Adventures in Computation: November 2008

Friday, November 28, 2008

Incentives, computation, and privacy

What do computer scientists bring to the study of game theory? One thing is simply a computer science style of analysis: worst case input, competitive ratios, approximation factors, etc. Perhaps the more interesting thing, however, is the study of how incentive constraints and computation interact: since we want to actually implement any mechanism we might dream up (in principle), it is subject not only to traditional game theoretic constraints such as truthfulness, but also standard computational limitations.

One fundamental question is: What can be computed by algorithms that satisfy constraint X, and it is natural to substitute "incentive compatibility" for "constraint X". An interesting study along these lines appeared in the last FOCS: "On The Hardness of Being Truthful"by Papadimitriou, Schapira, and Singer. This paper gives an example of a natural NP hard problem that can be well approximated efficiently, can be implemented truthfully, but cannot be efficiently well approximated by a truthful implementation: that is, they show that for this problem, truthfulness and computational limitation restrict what is algorithmically possible, although neither limitation is insurmountable on its own.

They call the problem the "Combinatorial Public Projects Problem" (CPPP), although it is really just submodular maximization. In the CPPP, there are n agents, and m potential public goods. a mechanism for the CPP problem will select a subset of k of these goods. The agents have an opinion over which subsets are best: each agent i has a submodular valuation function f_i over sets of goods. The mechanism wishes to maximize the social welfare: it wants to pick the set of k goods that maximizes the sum of the agents valuation functions. We'll call this sum F. Notice that since each f_i is submodular, F is submodular as well, and so the problem the mechanism faces is simply submodular maximization, and it is easy to show that the greedy algorithm (which selects at each stage the good that produces the largest marginal utility, until k goods are selected) achieves a (1-1/e) approximation. Not bad! But also not truthful -- agents may be incentivized to misreport their valuations. Whats more, the classic VCG mechanism achieves perfect social welfare, and enforces truthfulness -- but of course cannot be implemented efficiently, since it involves solving an NP hard problem exactly. What Papadimitriou, Schapira, and Singer show is that no truthful efficient algorithm can guarantee social welfare better by any polynomial factor than Sqrt(m) -- a huge gap from what is possible with either constraint alone.

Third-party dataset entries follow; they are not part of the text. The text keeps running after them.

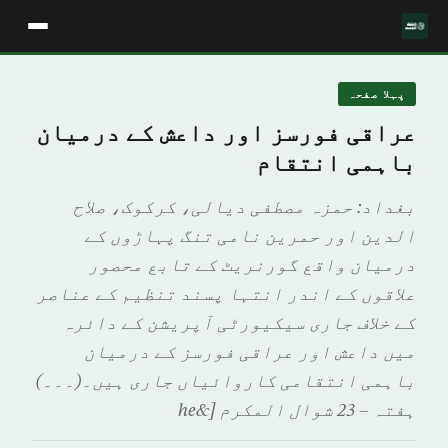
پہلا صفحہ
عراقی فورسز اور داعش کے درمیان
باہمی انتقام
بغداد: حمزہ مصطفی دیالی، کرکوک، صلاح
الدین اور حمرین نامی تنگ پہاڑوں کے
درمیان واقع گورنریٹ کے تابع محصور
علاقوں کے اندر انتہا پسند تنظیم کے عناصر
کے خلاف جاری سیکیورٹی آپریشن کے دائرہ
میں داعش اور عراقی فورسز کے درمیان
باہمی انتقامی کاروائیاں جاری ہیں۔(۔۔۔)
ہفتہ – 23 شوال المکرم [&he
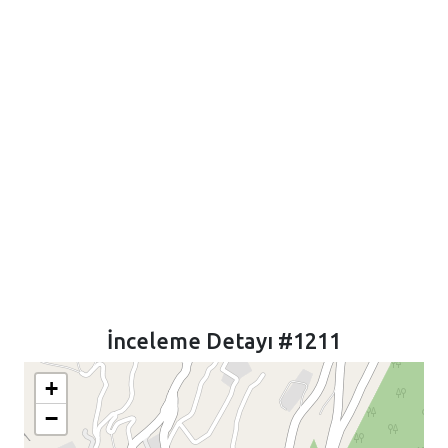
İnceleme Detayı #1211
+
−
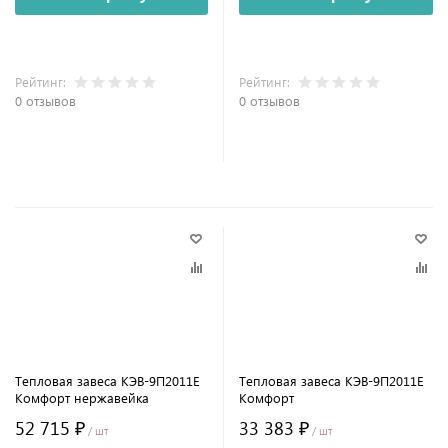
Рейтинг:
Рейтинг:
0 отзывов
0 отзывов
Тепловая завеса КЭВ-9П2011E
Тепловая завеса КЭВ-9П2011E
Комфорт нержавейка
Комфорт
52 715 ₽
33 383 ₽
/ шт
/ шт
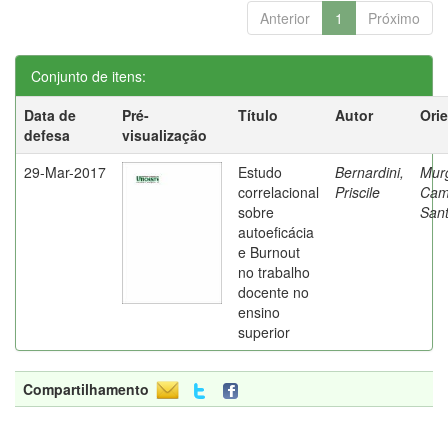
Anterior
1
Próximo
Conjunto de itens:
Data de
Pré-
Título
Autor
Ori
defesa
visualização
29-Mar-2017
Estudo
Bernardini,
Mur
correlacional
Priscile
Cam
sobre
Sant
autoeficácia
e Burnout
no trabalho
docente no
ensino
superior
Compartilhamento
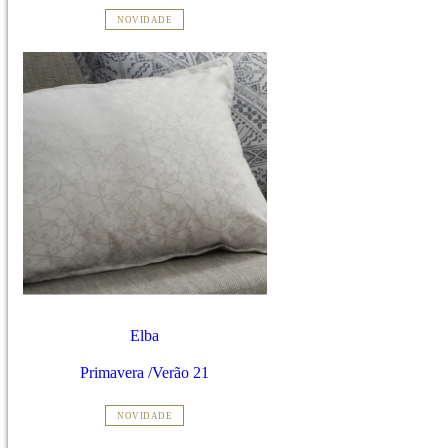
NOVIDADE
Elba
Primavera /Verão 21
NOVIDADE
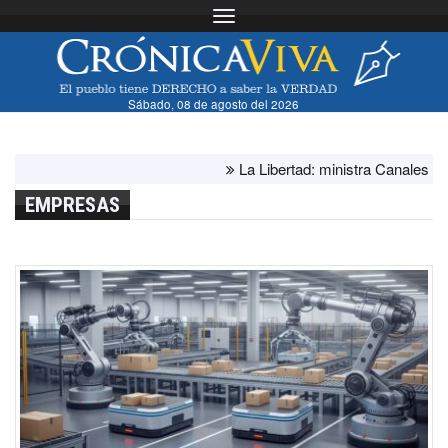
Toggle navigation
Sábado, 08 de agosto del 2026
La Libertad: ministra Canales supervis
EMPRESAS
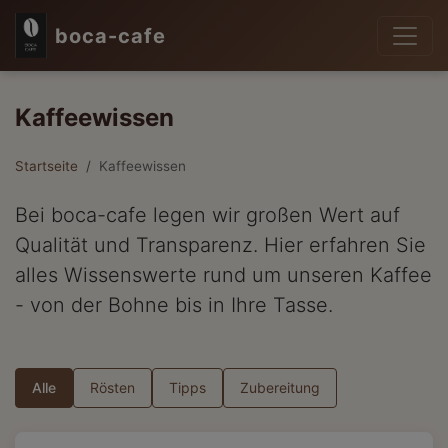
boca-cafe
Kaffeewissen
Startseite
Kaffeewissen
Bei boca-cafe legen wir großen Wert auf
Qualität und Transparenz. Hier erfahren Sie
alles Wissenswerte rund um unseren Kaffee
- von der Bohne bis in Ihre Tasse.
Alle
Rösten
Tipps
Zubereitung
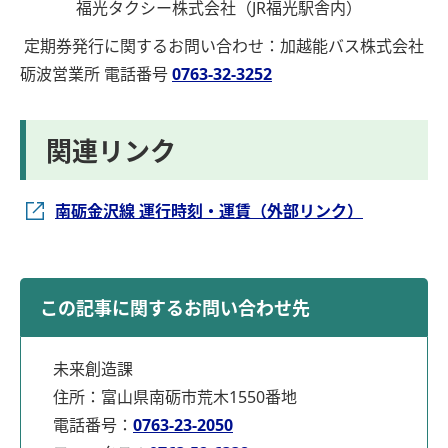
福光タクシー株式会社（JR福光駅舎内）
定期券発行に関するお問い合わせ：加越能バス株式会社
砺波営業所 電話番号
0763-32-3252
関連リンク
南砺金沢線 運行時刻・運賃（外部リンク）
この記事に関するお問い合わせ先
未来創造課
住所：富山県南砺市荒木1550番地
電話番号：
0763-23-2050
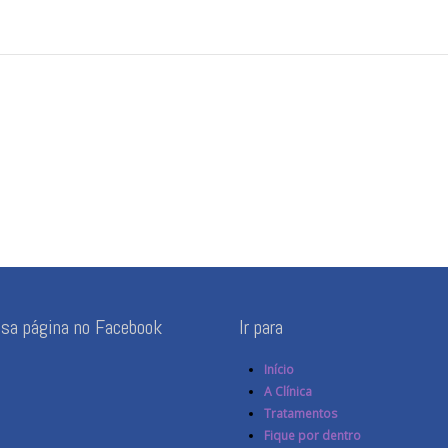
ssa página no Facebook
Ir para
Início
A Clínica
Tratamentos
Fique por dentro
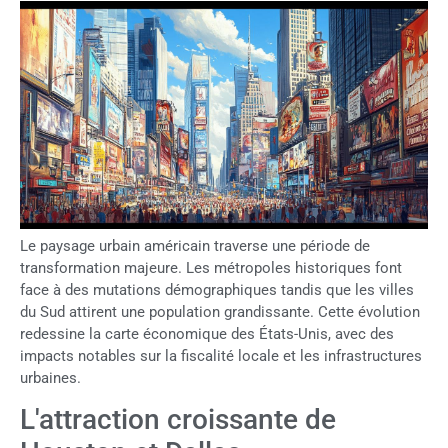
Le paysage urbain américain traverse une période de
transformation majeure. Les métropoles historiques font
face à des mutations démographiques tandis que les villes
du Sud attirent une population grandissante. Cette évolution
redessine la carte économique des États-Unis, avec des
impacts notables sur la fiscalité locale et les infrastructures
urbaines.
L'attraction croissante de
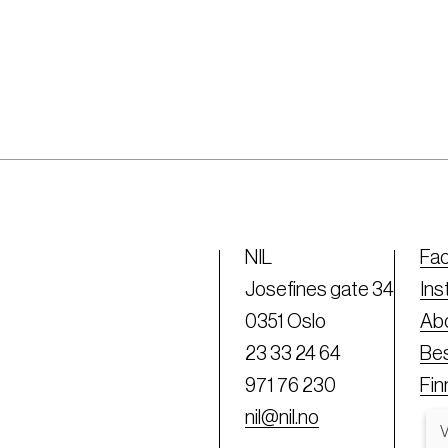
NIL
Fa
Josefines gate 34
Ins
0351 Oslo
Abo
23 33 24 64
Bes
971 76 230
Fi
nil@nil.no
V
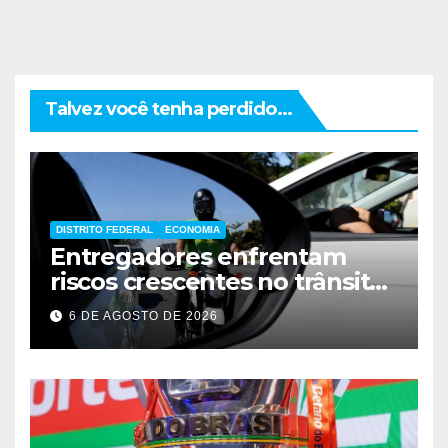
Talvez você tenha perdido...
DISTRITO FEDERAL
ECONOMIA
Entregadores enfrentam
riscos crescentes no trânsito
de Brasília
6 DE AGOSTO DE 2026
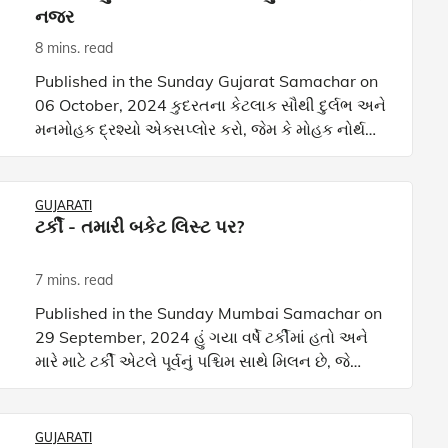
નજર
8 mins. read
Published in the Sunday Gujarat Samachar on
06 October, 2024 કુદરતના કેટલાક સૌથી દુર્લભ અને
મનમોહક દ્રશ્યો એક્સપ્લોર કરો, જેમ કે મોહક નોર્થર્ન
લાઇટ્સથી લઈને ગ્રેટ માઈગ્રેશન સુધી. જાણો કે આ
દુર્લભ ઘટન
GUJARATI
ટર્કી - તમારી બકેટ લિસ્ટ પર?
7 mins. read
Published in the Sunday Mumbai Samachar on
29 September, 2024 હું ગયા વર્ષે ટર્કીમાં હતો અને
મારે માટે ટર્કી એટલે પૂર્વનું પશ્ચિમ સાથે મિલન છે, જે
ધરતી સાહસિકો, ઈતિહાસના શોખીનો અને સંસ્કૃતિ
પ્રેમીઓ
GUJARATI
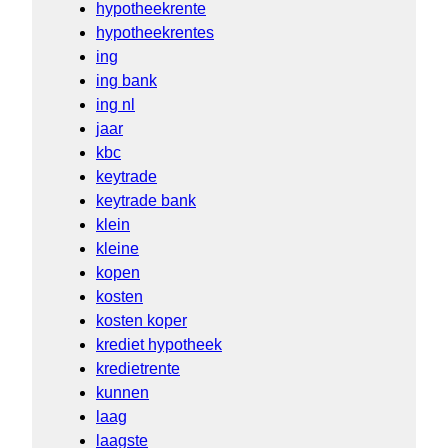
hypotheekrente
hypotheekrentes
ing
ing bank
ing nl
jaar
kbc
keytrade
keytrade bank
klein
kleine
kopen
kosten
kosten koper
krediet hypotheek
kredietrente
kunnen
laag
laagste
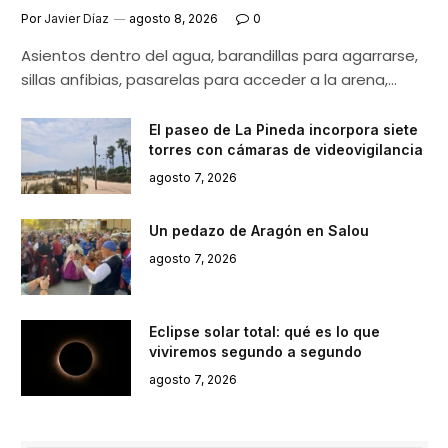
Por
Javier Díaz
agosto 8, 2026
0
Asientos dentro del agua, barandillas para agarrarse,
sillas anfibias, pasarelas para acceder a la arena,…
El paseo de La Pineda incorpora siete
torres con cámaras de videovigilancia
agosto 7, 2026
Un pedazo de Aragón en Salou
agosto 7, 2026
Eclipse solar total: qué es lo que
viviremos segundo a segundo
agosto 7, 2026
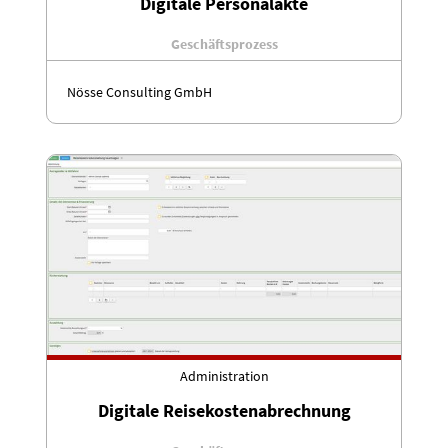
Digitale Personalakte
Geschäftsprozess
Nösse Consulting GmbH
Administration
Digitale Reisekostenabrechnung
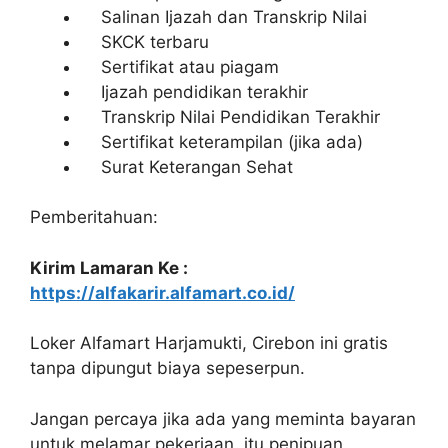
Salinan Ijazah dan Transkrip Nilai
SKCK terbaru
Sertifikat atau piagam
Ijazah pendidikan terakhir
Transkrip Nilai Pendidikan Terakhir
Sertifikat keterampilan (jika ada)
Surat Keterangan Sehat
Pemberitahuan:
Kirim Lamaran Ke :
https://alfakarir.alfamart.co.id/
Loker Alfamart Harjamukti, Cirebon ini gratis
tanpa dipungut biaya sepeserpun.
Jangan percaya jika ada yang meminta bayaran
untuk melamar pekerjaan, itu penipuan.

Now whenever you see a striking impossibility result like this, its tempting to ask how resilient it is. Does it still hold if no player by himself constitutes a large fraction of the total social welfare? What if we relax truthfulness to approximate truthfulness, so that perhaps players can benefit by lying, but can't gain more than some small epsilon?

It turns out this particular problem is no longer so hard when we relax some of our constraints. Anupam Gupta, Katrina Ligett, Frank McSherry, Kunal Talwar, and I have a mostly unrelated paper, called "Differentially Private Approximation Algorithms". In this paper we also ask "What can be computed by algorithms that satisfy constraint X?", but in this paper, constraint X is differential privacy. We get mostly positive results: many NP hard problems, including the CPPP problem can be well approximated efficiently by privacy preserving algorithms. So what does this have to do with truthfulness?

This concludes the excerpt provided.